Wednesday, December 29, 2021

All That Glitters Isn’t Green


We’re told that diamonds are eternal, but it turns out that glitter, which is just as sparkly and way cheaper, could be equally enduring. Parents, teachers and day-care providers know that despite their efforts to wash the stuff down the drain, glitter will inevitably wind up in their breakfast, their eyes, or on the lapels of their business suit worn to a crucial meeting with the boss.

glitterI never would have imagined that glitter could be a pollutant of concern. At my age I need glasses to find a postage stamp – it’s a long shot that I could help pick up glitter. It seems fair to ask whether there aren’t bigger fish to fry. Apparently that’s exactly the problem: microplastics have become one of the most serious threats to marine and freshwater ecosystems. Defined as plastic shards measuring five millimeters or less in diameter, they pose a danger to aquatic organisms as well as to human health. 

Microplastics, which can act as carcinogens and endocrine disrupters, have made their way into much of our food supply. They’re even found in many bottled water brands and public water systems. Glitter is especially bad, as each plastic square is bonded to a fleck of metal as well as to a toxic pigment. In 2020, the British newspaper The Guardian ran a story headlined “Glitter Is an Environmental Abomination,” and The Blue Ocean Society for Marine Conservation released a statement calling glitter “A Sparkling Nightmare for Oceans.”  It seems that glitter is anything but green.

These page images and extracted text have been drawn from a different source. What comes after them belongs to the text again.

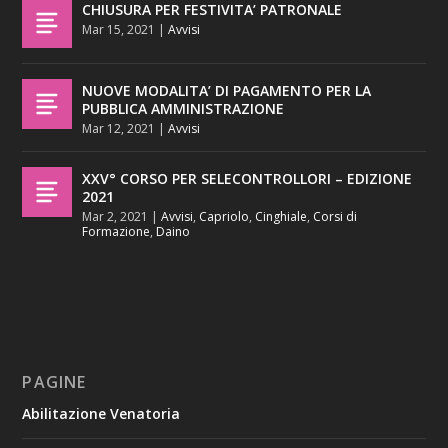
CHIUSURA PER FESTIVITA’ PATRONALE
Mar 15, 2021
|
Avvisi
NUOVE MODALITA’ DI PAGAMENTO PER LA
PUBBLICA AMMINISTRAZIONE
Mar 12, 2021
|
Avvisi
XXV° CORSO PER SELECONTROLLORI – EDIZIONE
2021
Mar 2, 2021
|
Avvisi
,
Capriolo
,
Cinghiale
,
Corsi di
Formazione
,
Daino
PAGINE
Abilitazione Venatoria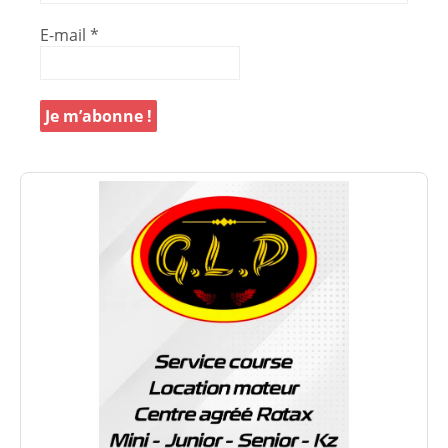
E-mail
*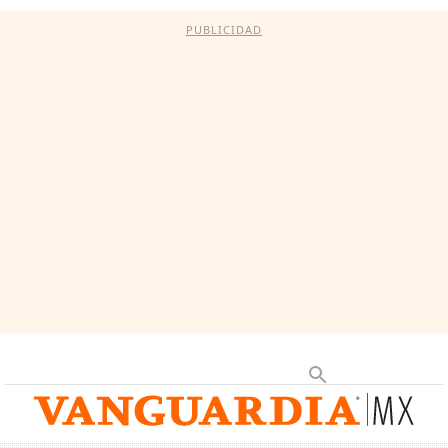
PUBLICIDAD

Fortunately, the glitter problem will soon have an elegant solution inspired by bird feathers and insect wings. In a study published in the journal Nature Materials on November 11, 2021, researchers from Cambridge University in the UK detailed how they made nontoxic, biodegradable plant-based glitter by copying nature. 

It has long been known that some birds like indigo buntings and hummingbirds don’t actually have pigments in their feathers – the red, green or blue cannot be chemically removed or leached away. Their flashy “paint job” comes from the way light reflects off of microscopic structures in their feathers. This phenomenon is called structural coloration.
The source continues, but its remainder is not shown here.